Based on determining that the mid-air gesture satisfies the first set of criteria when the user's attention is directed toward the first virtual object, performing the first operation with respect to the first virtual object; and

Based on determining that the mid-air gesture meets the first set of criteria when the user's attention is directed toward the second virtual object, performing the first operation relative to the second virtual object.

19. The method of any one of claims 1 to 2, wherein the mid-air gesture is detected while a third virtual object is displayed, and wherein:

In response to detecting the mid-air gesture:

performing the first operation relative to the third virtual object and based on the movement of the hand based on determining that the mid-air gesture meets the first set of criteria when the user's attention is directed toward the third virtual object and the third virtual object is responsive to the rotation of the hand; and

Based on determining that the mid-air gesture meets the first set of criteria when the user's attention is directed to the third virtual object and the third virtual object is responsive to the rotation of the hand, not performing the first operation with respect to the third virtual object.

20. The method of any one of claims 1 to 2, wherein the first set of criteria comprises criteria that are satisfied when a user's attention is directed toward a first location, and wherein the user's attention is determined based on the user's gaze being directed toward the first location.

21. A method according to any one of claims 1 to 2, wherein the first set of criteria includes criteria that are satisfied when the user's attention is directed to a second location, and wherein the user's attention is determined based on the user's hand being within a predetermined distance from the second location.

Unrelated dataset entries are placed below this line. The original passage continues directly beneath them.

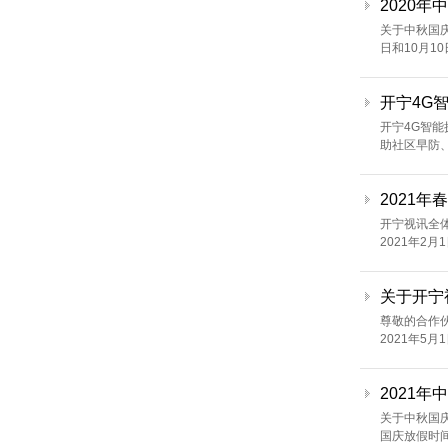
2020
关于中秋国庆
日和10月1
开宁4G
开宁4G智
助社区早防
2021年
开宁视讯全
2021年2
关于开宁
尊敬的合作
2021年5月
2021
关于中秋国庆
国庆放假时间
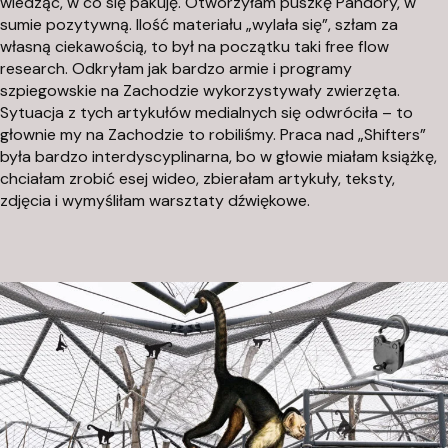
wiedząc, w co się pakuję. Otworzyłam puszkę Pandory, w
sumie pozytywną. Ilość materiału „wylała się”, szłam za
własną ciekawością, to był na początku taki
free flow
research
. Odkryłam jak bardzo armie i programy
szpiegowskie na Zachodzie wykorzystywały zwierzęta.
Sytuacja z tych artykułów medialnych się odwróciła – to
głownie my na Zachodzie to robiliśmy. Praca nad „Shifters”
była bardzo interdyscyplinarna, bo w głowie miałam książkę,
chciałam zrobić esej wideo, zbierałam artykuły, teksty,
zdjęcia i wymyśliłam warsztaty dźwiękowe.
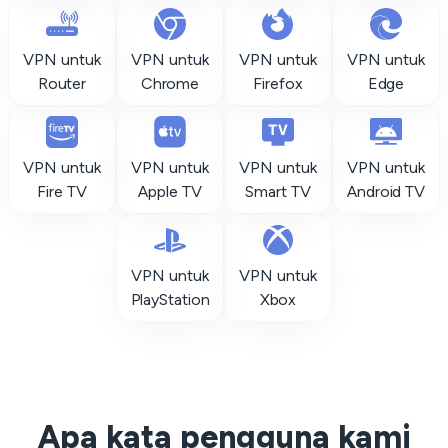
VPN untuk
VPN untuk
VPN untuk
VPN untuk
Router
Chrome
Firefox
Edge
VPN untuk
VPN untuk
VPN untuk
VPN untuk
Fire TV
Apple TV
Smart TV
Android TV
VPN untuk
VPN untuk
PlayStation
Xbox
Apa kata pengguna kami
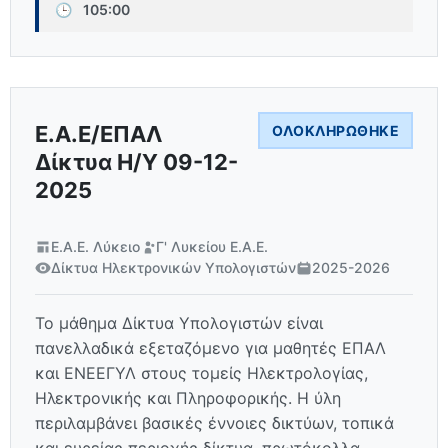
🕒
105:00
Ε.Α.Ε/ΕΠΑΛ
ΟΛΟΚΛΗΡΏΘΗΚΕ
Δίκτυα Η/Υ 09-12-
2025
Ε.Α.Ε. Λύκειο
Γ' Λυκείου Ε.Α.Ε.
Δίκτυα Ηλεκτρονικών Υπολογιστών
2025-2026
Το μάθημα Δίκτυα Υπολογιστών είναι
πανελλαδικά εξεταζόμενο για μαθητές ΕΠΑΛ
και ΕΝΕΕΓΥΛ στους τομείς Ηλεκτρολογίας,
Ηλεκτρονικής και Πληροφορικής. Η ύλη
περιλαμβάνει βασικές έννοιες δικτύων, τοπικά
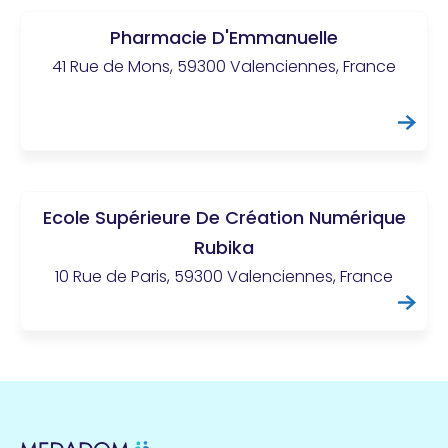
Pharmacie D'Emmanuelle
41 Rue de Mons, 59300 Valenciennes, France
Ecole Supérieure De Création Numérique
Rubika
10 Rue de Paris, 59300 Valenciennes, France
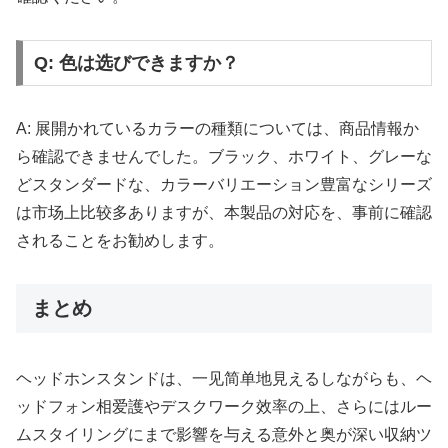
Q: 色は选びできますか？
A: 展開かれているカラーの種類については、商品情報か
ら確認できませんでした。ブラック、ホワイト、グレーな
どスタンダードな、カラーバリエーション豊富なシリーズ
は市场上比较多ありますが、本製品の対応を、事前に確認
されることをお勧めします。
まとめ
ヘッドホンスタンドは、一见简单地見えるしながらも、ヘ
ッドフォン相爱護やデスクワーク效率の上、さらにはルー
ムスタイリングにまで影響を与える意外と奥が深い収納ツ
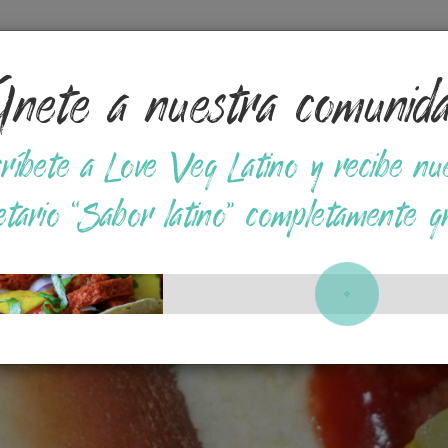
nete a nuestra comunid
Tips
Opciones en Supermercados
Recetas a base
ríbete a Love Veg Latino y recibe nu
etario “Sabor latino” completamente gr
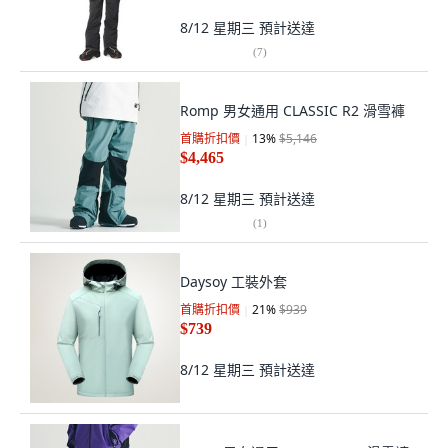
8/12 星期三
預計送達
(
7
)
Romp 男女通用 CLASSIC R2 滑雪褲
首購折扣價
13
%
$5,146
$4,465
8/12 星期三
預計送達
(
1
)
Daysoy 工裝外套
首購折扣價
21
%
$939
$739
8/12 星期三
預計送達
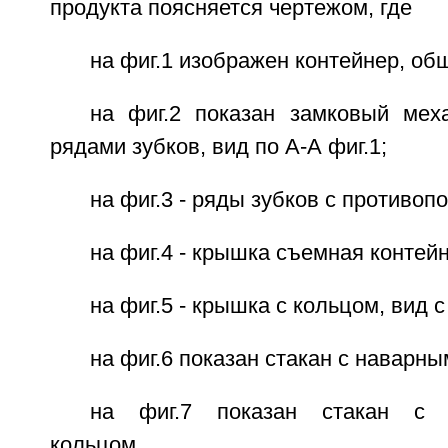
продукта поясняется чертежом, где
на фиг.1 изображен контейнер, об
на фиг.2 показан замковый мех
рядами зубков, вид по А-А фиг.1;
на фиг.3 - ряды зубков с противоп
на фиг.4 - крышка съемная контейн
на фиг.5 - крышка с кольцом, вид с
на фиг.6 показан стакан с наварны
на фиг.7 показан стакан с п
кольцом.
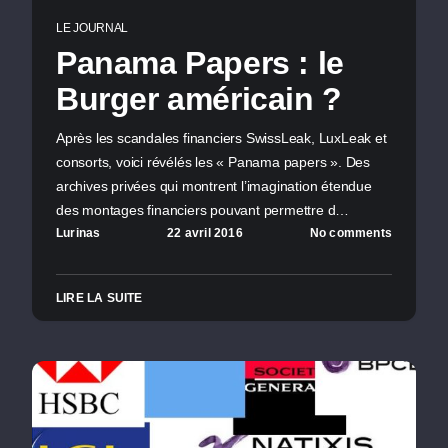
LE JOURNAL
Panama Papers : le
Burger américain ?
Après les scandales financiers SwissLeak, LuxLeak et
consorts, voici révélés les « Panama papers ». Des
archives privées qui montrent l’imagination étendue
des montages financiers pouvant permettre d…
Lurinas
22 avril 2016
No comments
LIRE LA SUITE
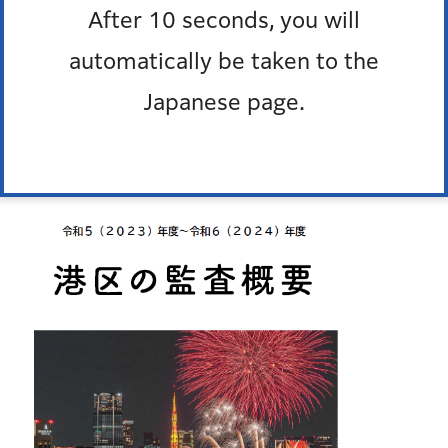
After 10 seconds, you will
automatically be taken to the
Japanese page.
令和6（2024）年度～令和7（2025）年度（PDF：
1,604KB）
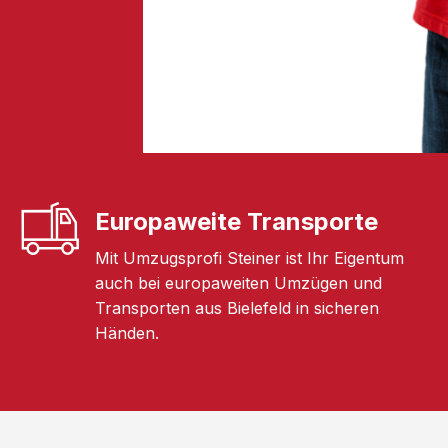
Europaweite Transporte
Mit Umzugsprofi Steiner ist Ihr Eigentum
auch bei europaweiten Umzügen und
Transporten aus Bielefeld in sicheren
Händen.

22. The method according to any one of claims 1 to 2, wherein performing the first operation based on the mid-air gesture comprises:

In response to detecting a first portion of the mid-air gesture including a pinch-and-hold gesture, displaying a plurality of virtual objects including a virtual object corresponding to a first application; and

while displaying the plurality of virtual objects and while continuing to detect the mid-air gesture, detecting a second portion of the mid-air gesture that includes the rotation of the hand;

in response to detecting the second portion of the mid-air gesture including the rotation of the hand, updating an appearance of a user interface including the plurality of virtual objects, including indicating that input focus has moved from the virtual object corresponding to the first application to a virtual object corresponding to a second application different from the first application;

While updating the appearance of the user interface and while indicating that the virtual object corresponding to the second application has input focus, detecting a third portion of the mid-air gesture comprising releasing the pinch-and-hold gesture; and

In response to detecting the third portion of the air gesture including releasing the pinch-and-hold gesture while the virtual object corresponding to the second application is displayed, displaying a user interface corresponding to the second application.

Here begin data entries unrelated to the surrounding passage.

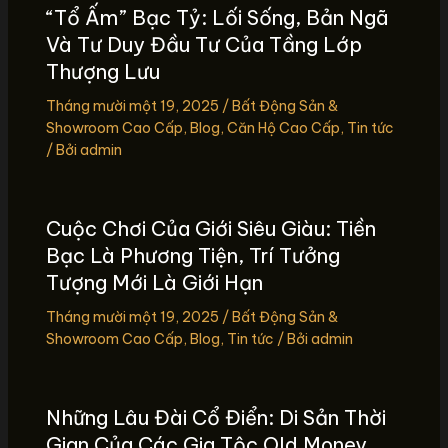
“Tổ Ấm” Bạc Tỷ: Lối Sống, Bản Ngã
Và Tư Duy Đầu Tư Của Tầng Lớp
Thượng Lưu
Tháng mười một 19, 2025
/
Bất Động Sản &
Showroom Cao Cấp
,
Blog
,
Căn Hộ Cao Cấp
,
Tin tức
/ Bởi
admin
Cuộc Chơi Của Giới Siêu Giàu: Tiền
Bạc Là Phương Tiện, Trí Tưởng
Tượng Mới Là Giới Hạn
Tháng mười một 19, 2025
/
Bất Động Sản &
Showroom Cao Cấp
,
Blog
,
Tin tức
/ Bởi
admin
Những Lâu Đài Cổ Điển: Di Sản Thời
Gian Của Các Gia Tộc Old Money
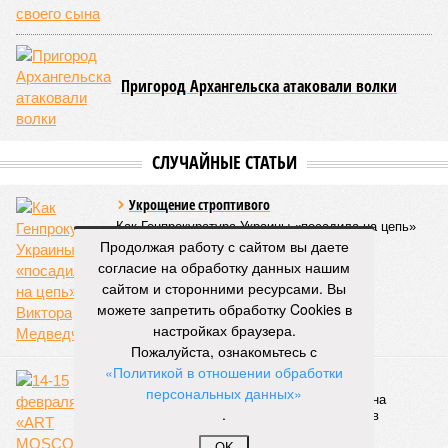
Напрашивается закономерный вопрос: если
декларируемая «Capital Group модель (достраивать
проблемные объекты SSD») сработала на
Лосиноостровской, почему она не масштабируется на
Люблино? И означает ли отсутствие техники на площадке,
что в реальности подрядчик по «Станции Л» ещё даже не
определён?
Митинги
и палаточные лагеря у объекта в
2025–2026 годах, похоже, не изменили ситуацию.
«В
последние месяцы в личном общении нам перестали
называть даже ориентировочные сроки»
, – рассказывают
расстроенные дольщики.
Продолжая работу с сайтом вы даете
Казалось бы, формально ответственность по
согласие на обработку данных нашим
достраиванию объекта распределена. Seven Suns
сайтом и сторонними ресурсами. Вы
Development – банкрот, часть его структур признана
можете запретить обработку Cookies в
несостоятельной ещё в 2024 году, бенефициар компании
настройках браузера.
находится под следствием по ст. 200.3 УК РФ. Достройку
Пожалуйста, ознакомьтесь с
проблемных объектов группы – «Станции Л», «Сказочного
«Политикой в отношении обработки
леса» и «В стремлении к свету», согласно информации на
персональных данных»
сайтах Capital Group, осенью 2024 г. взяла на себя. Два из
.
трёх объектов уже сданы или близки к сдаче. Третий –
«Станция Л», крупнейший по числу пострадавших
OK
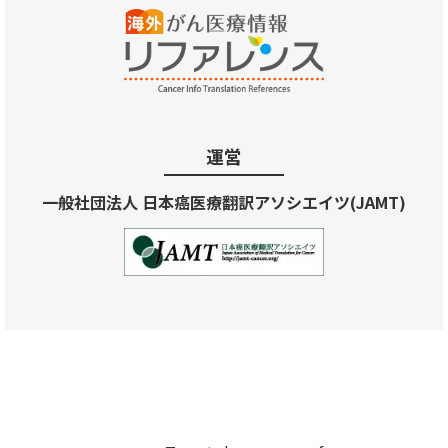
運営
一般社団法人 日本癌医療翻訳アソシエイツ(JAMT)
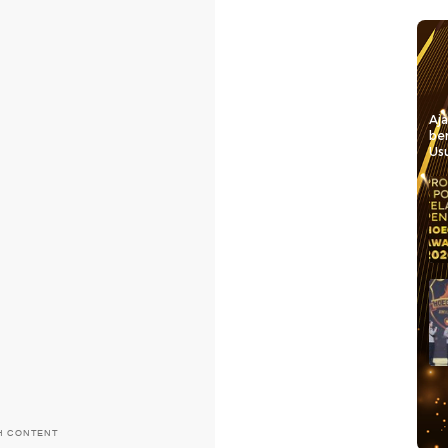
Aj
be
Usu
H CONTENT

23. A computer-readable storage medium storing one or more programs configured to be executed by one or more processors of a computer system in communication with one or more input devices, the one or more programs comprising instructions for performing the method according to any one of claims 1 to 22.

24. A computer system configured to communicate with one or more input devices, the computer system comprising:

one or more processors; and

A memory storing one or more programs configured to be executed by the one or more processors, the one or more programs including instructions for executing the method according to any one of claims 1 to 22.

25. A computer system configured to communicate with one or more input devices, the computer system comprising:

Components for carrying out the method according to any one of claims 1 to 22.

26. A computer program product comprising one or more programs configured to be executed by one or more processors of a computer system in communication with one or more input devices, the one or more programs comprising instructions for performing the method according to any one of claims 1 to 22.